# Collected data

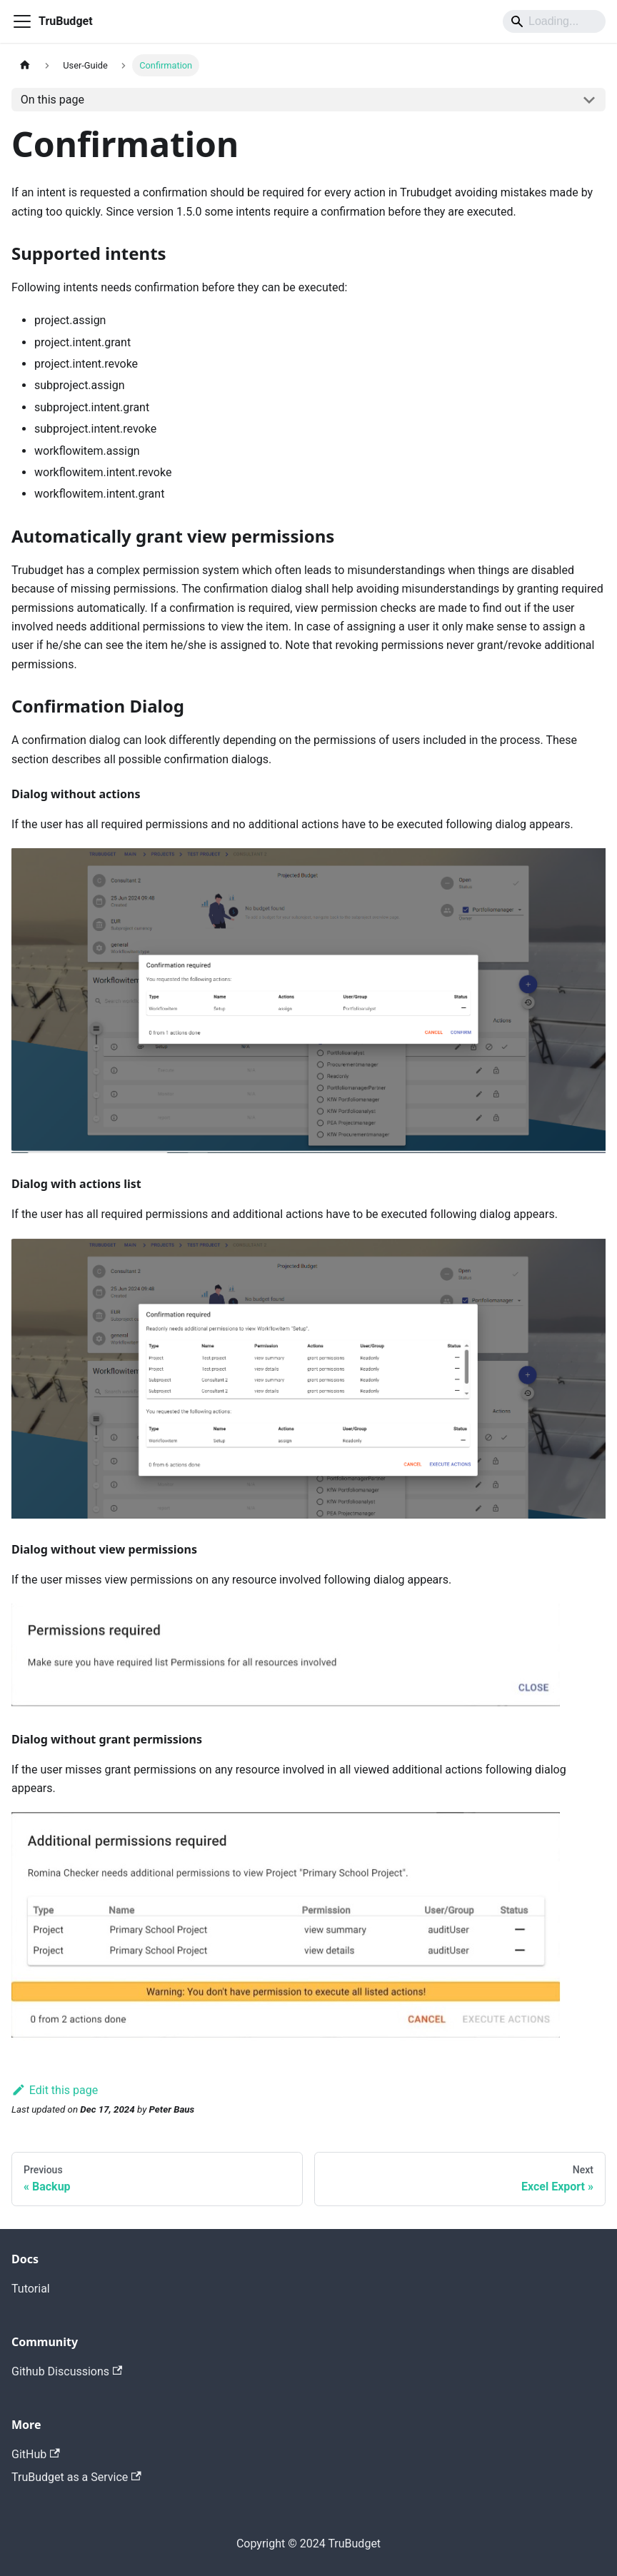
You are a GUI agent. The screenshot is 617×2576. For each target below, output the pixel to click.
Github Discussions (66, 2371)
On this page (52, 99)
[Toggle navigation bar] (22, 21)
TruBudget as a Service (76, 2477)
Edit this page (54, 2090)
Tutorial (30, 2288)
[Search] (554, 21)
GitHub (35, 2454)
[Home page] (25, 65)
...
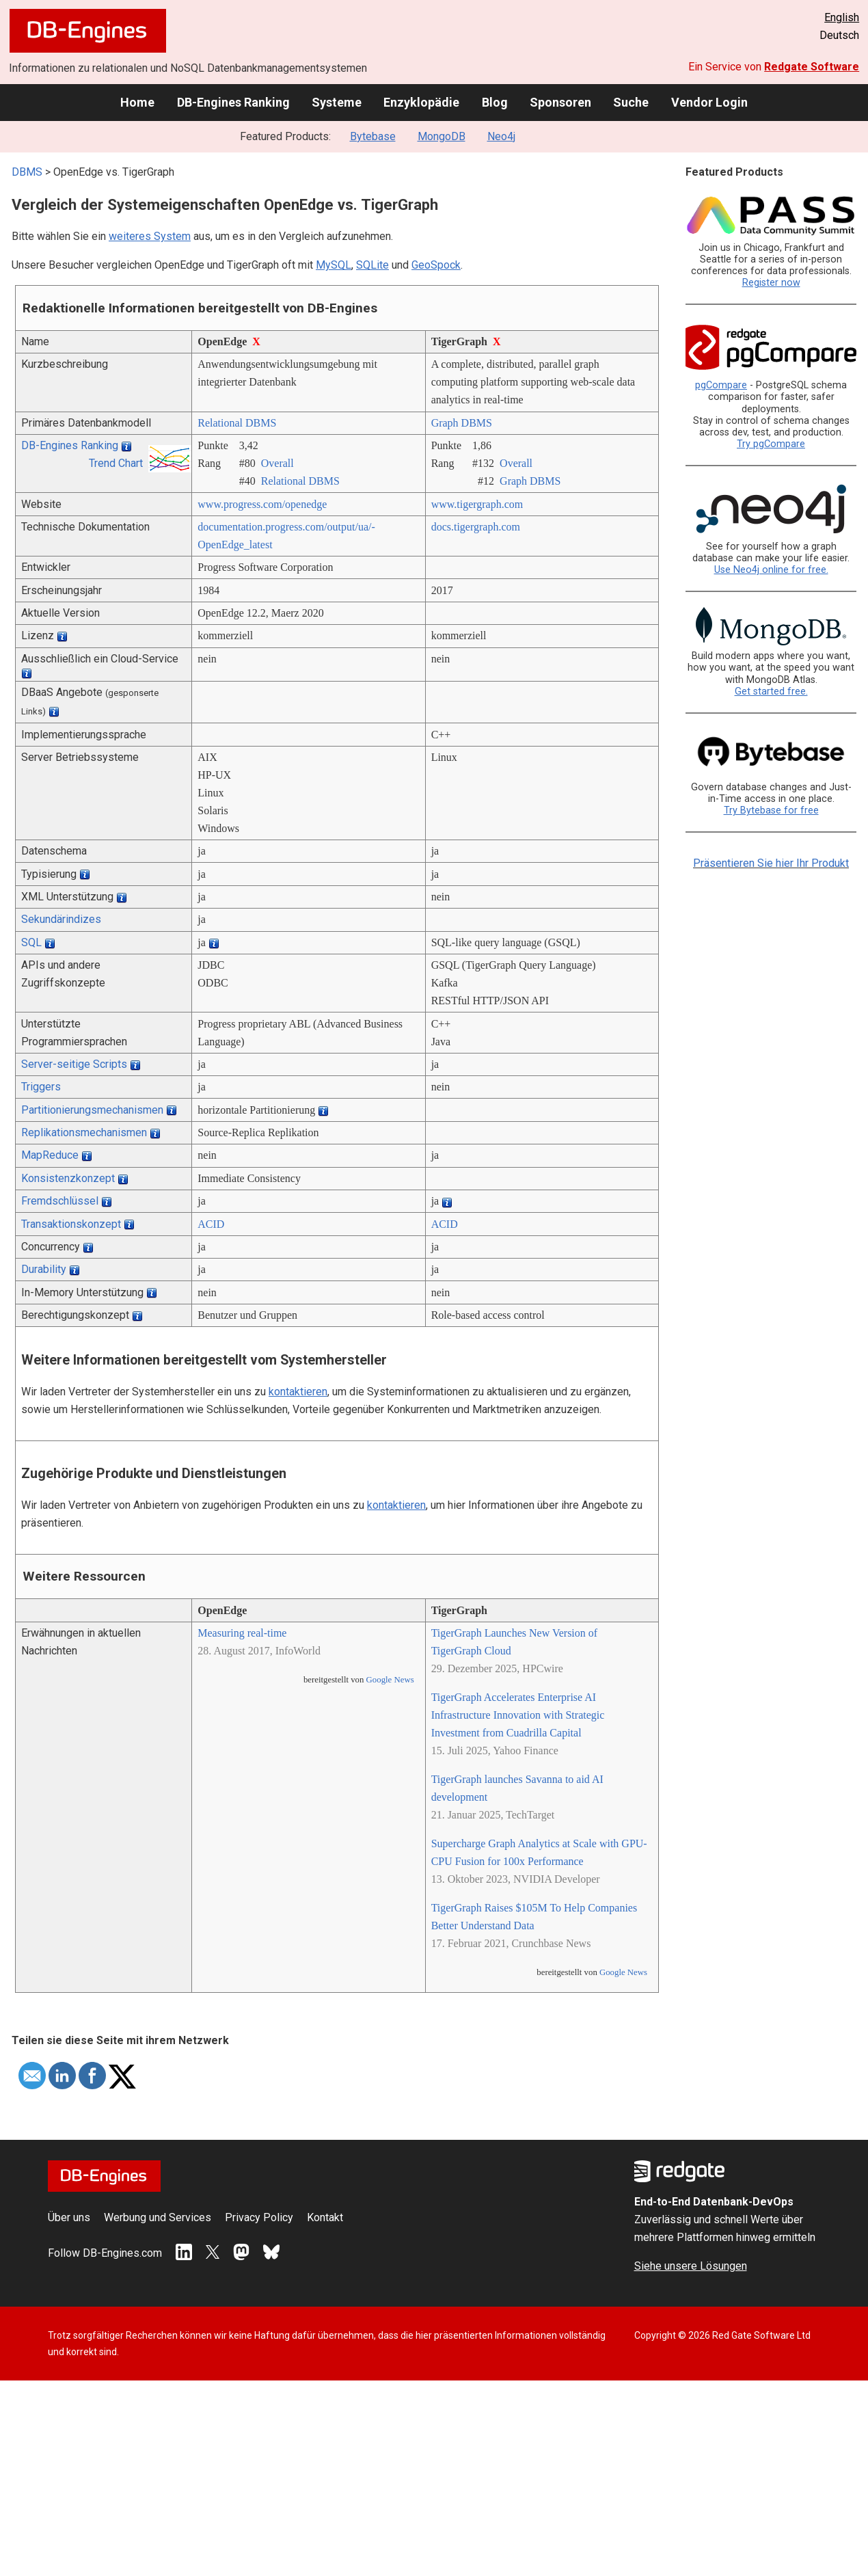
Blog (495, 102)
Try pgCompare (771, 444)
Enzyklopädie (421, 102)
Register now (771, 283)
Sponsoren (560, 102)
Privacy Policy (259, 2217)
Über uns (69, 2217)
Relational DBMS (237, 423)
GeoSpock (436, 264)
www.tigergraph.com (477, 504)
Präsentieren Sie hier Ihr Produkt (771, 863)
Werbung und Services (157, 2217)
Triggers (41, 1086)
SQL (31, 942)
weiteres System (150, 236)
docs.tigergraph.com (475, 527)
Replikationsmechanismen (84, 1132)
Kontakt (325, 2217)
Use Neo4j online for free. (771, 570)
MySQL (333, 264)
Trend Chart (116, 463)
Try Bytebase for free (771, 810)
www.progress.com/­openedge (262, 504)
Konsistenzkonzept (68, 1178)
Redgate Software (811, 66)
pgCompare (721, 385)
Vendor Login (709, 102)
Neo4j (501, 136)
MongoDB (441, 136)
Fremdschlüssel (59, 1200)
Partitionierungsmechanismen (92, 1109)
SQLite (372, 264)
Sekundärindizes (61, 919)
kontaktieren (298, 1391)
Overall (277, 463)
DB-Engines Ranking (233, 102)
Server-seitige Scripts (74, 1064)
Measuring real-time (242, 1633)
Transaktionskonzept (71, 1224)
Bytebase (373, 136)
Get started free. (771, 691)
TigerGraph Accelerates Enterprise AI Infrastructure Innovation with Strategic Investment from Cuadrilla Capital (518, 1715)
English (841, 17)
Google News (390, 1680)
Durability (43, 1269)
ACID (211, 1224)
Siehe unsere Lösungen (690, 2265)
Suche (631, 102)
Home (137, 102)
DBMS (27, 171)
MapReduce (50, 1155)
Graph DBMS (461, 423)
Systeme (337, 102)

# Required action
Look above for the line with "weiteres System (150, 236)"; retype exactly that line, every line after it up to the line with "Systeme (337, 102)", and that line too, nothing else.

# Finished exercise
weiteres System (150, 236)
docs.tigergraph.com (475, 527)
Replikationsmechanismen (84, 1132)
Kontakt (325, 2217)
Use Neo4j online for free. (771, 570)
MySQL (333, 264)
Trend Chart (116, 463)
Try Bytebase for free (771, 810)
www.progress.com/­openedge (262, 504)
Konsistenzkonzept (68, 1178)
Redgate Software (811, 66)
pgCompare (721, 385)
Vendor Login (709, 102)
Neo4j (501, 136)
MongoDB (441, 136)
Fremdschlüssel (59, 1200)
Partitionierungsmechanismen (92, 1109)
SQLite (372, 264)
Sekundärindizes (61, 919)
kontaktieren (298, 1391)
Overall (277, 463)
DB-Engines Ranking (233, 102)
Server-seitige Scripts (74, 1064)
Measuring real-time (242, 1633)
Transaktionskonzept (71, 1224)
Bytebase (373, 136)
Get started free. (771, 691)
TigerGraph Accelerates Enterprise AI Infrastructure Innovation with Strategic Investment from Cuadrilla Capital (518, 1715)
English (841, 17)
Google News (390, 1680)
Durability (43, 1269)
ACID (211, 1224)
Siehe unsere Lösungen (690, 2265)
Suche (631, 102)
Home (137, 102)
DBMS (27, 171)
MapReduce (50, 1155)
Graph DBMS (461, 423)
Systeme (337, 102)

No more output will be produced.